私の頭の中には「お兄ちゃんが事故に遭った」という情報がガンガン鳴り響いていた。とにかく早くお兄ちゃんの運ばれた病室に行きたい。それなのにどの病室にも微妙にお兄ちゃんとは違う同年代の男性が居るばかりで、たどり着けない。似た背格好の人の肩を掴んで振り返らせると別人。ナースステーションを目指そうとしても、階段ばかりが続いて足がもつれる。やがて大きな窓から見下ろした中庭に、コロンと転がる長い棒を見つける。お散歩用の、相棒のステッキ。
大量の汗が噴き出る感覚と同時に意識を引き戻され、自分が夢をみていたこととここが田舎の麻子さんの家であることを、時間を掛けて思い出した。

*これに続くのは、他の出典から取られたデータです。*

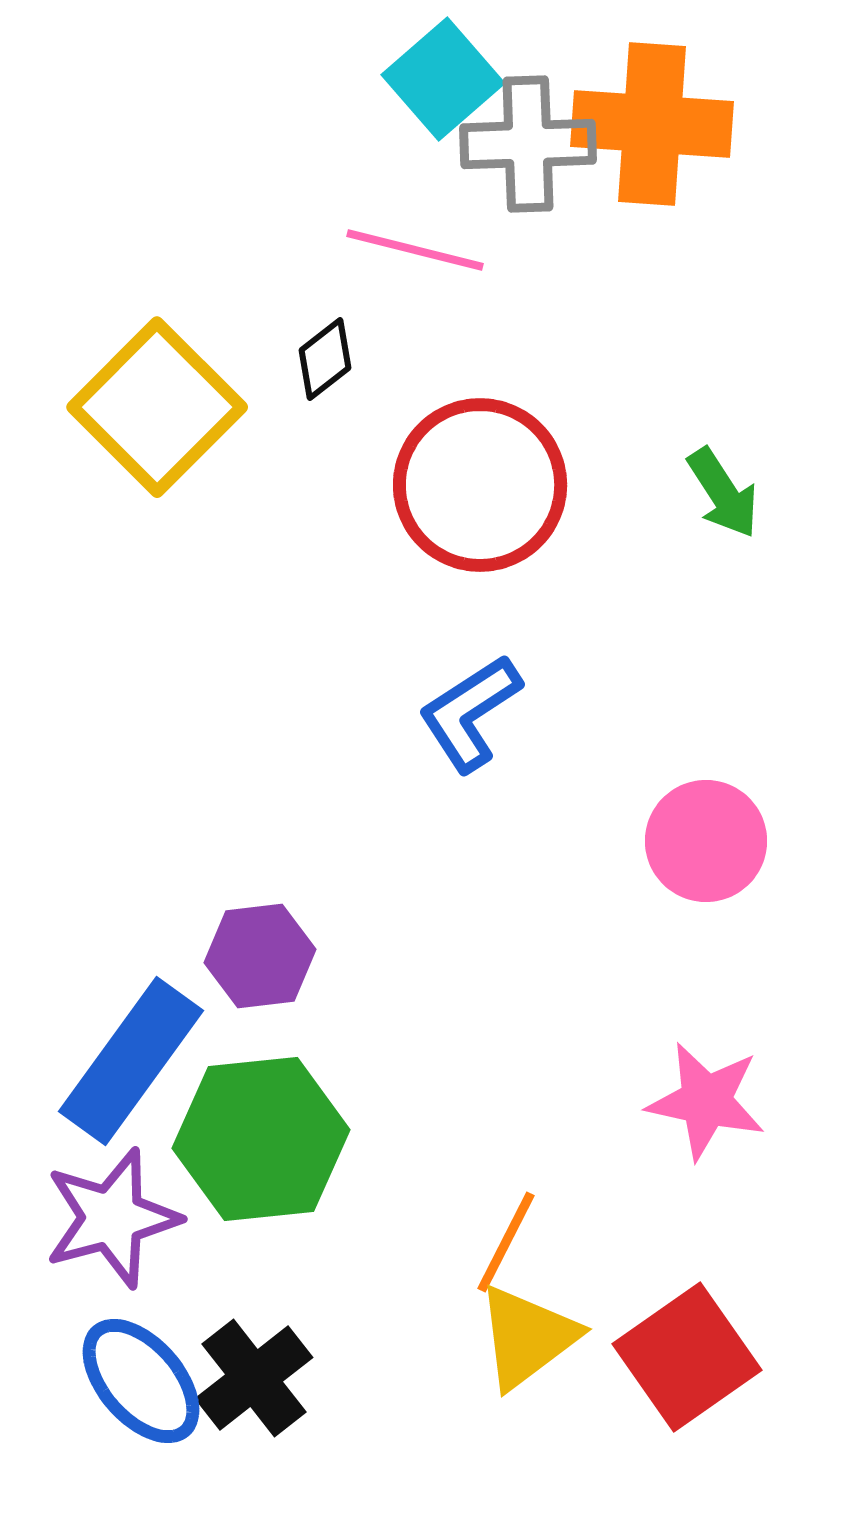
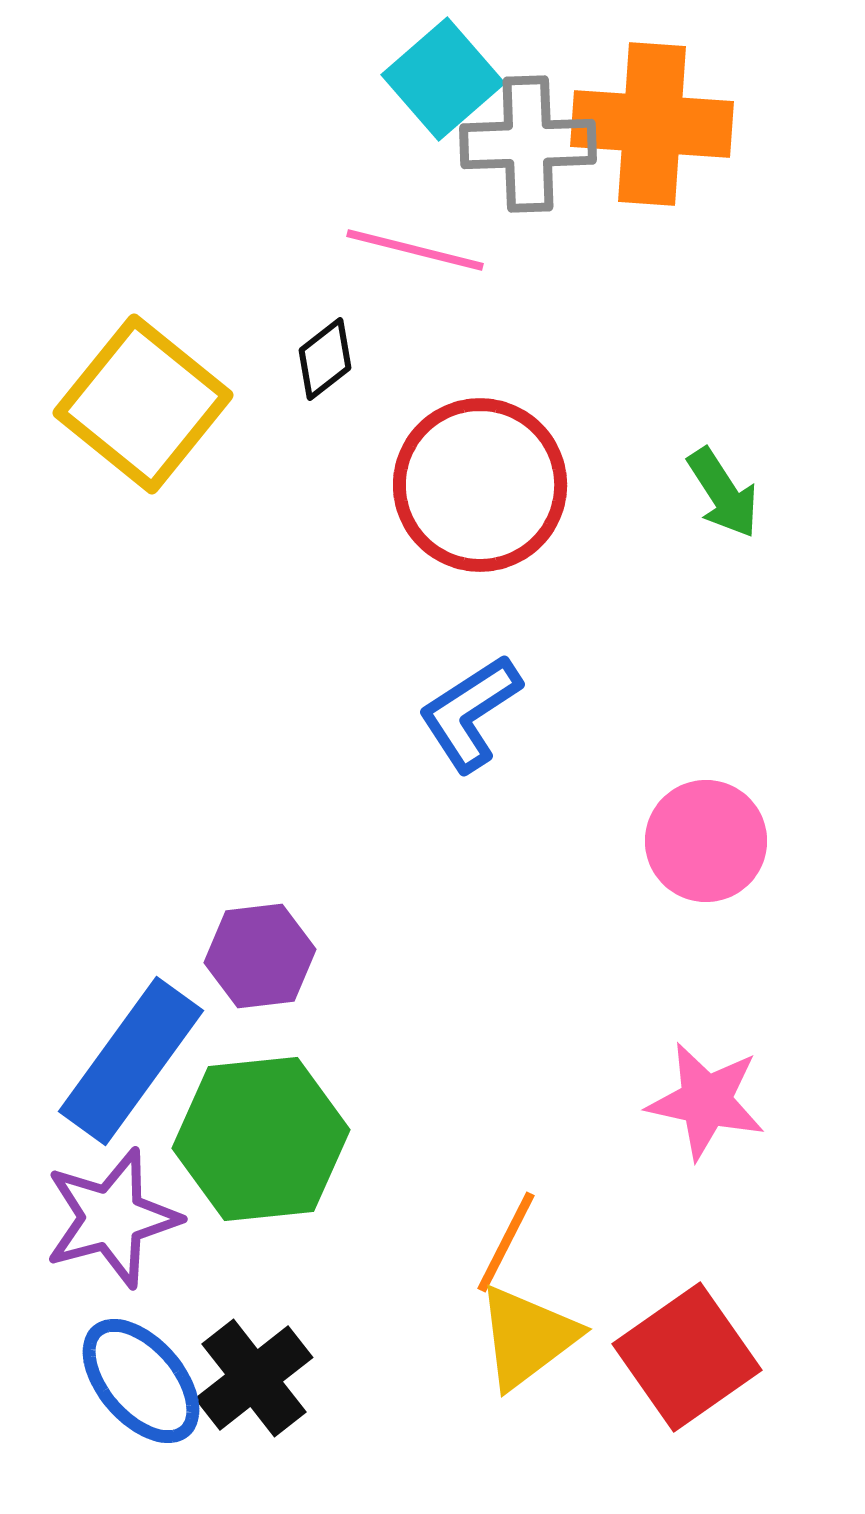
yellow square: moved 14 px left, 3 px up; rotated 6 degrees counterclockwise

隣の布団に目をやると空だったので、血の気の引いた視界でのたのたとキッチンに向かうと、お兄ちゃんはちゃんとそこにいた。籐の椅子に深く腰掛けて、右足をもう一つの椅子に上げて伸ばしている。
「そのカップがお気に入り?」
お兄ちゃんは手にしていた深い藍色のコーヒーカップを少しだけ持ち上げて「これが一番手に馴染むんだ」と玄人っぽい発言をした。
「燈子。寝ながら大泣きしただろう?」
「そんな顔してる?」
「いや、見てた。で、見ていられなくなって、逃げてきた」
お兄ちゃんはふっと息を吐いて、雨の音を聞くように目を閉じた。私はお兄ちゃんの近くに、ぺたりと腰を下ろした。
「最近、どうしたの?」
ちょっと言いにくそうに顔を歪めたが、お兄ちゃんは静かにゆっくりと答えてくれた。
「……雨が降ったら気圧の云々で怪我が痛むっていう話があるだろ。あれをな、今モロに体験している」
「もしかして、梅雨になってからずっと?」
「ああ、ずっと」
目を開けて、首の角度を変えたお兄ちゃんと目があった。私の目は、たぶん真っ赤になって、少し腫れているんだろう。お兄ちゃんはちょっとだけ目を細めた。
「……我慢強いのは、お兄ちゃんの悪い癖だよ」
「そうだなあ。あんなに泣かせるなら、言えばよかったなあ」
ごめんな、とお兄ちゃんは私の頭を撫でた。気付かなかった私の方が謝らなくてはいけない筈なのに、いつだって先に謝ってしまうお兄ちゃんのせいで私はタイミングを逃してしまう。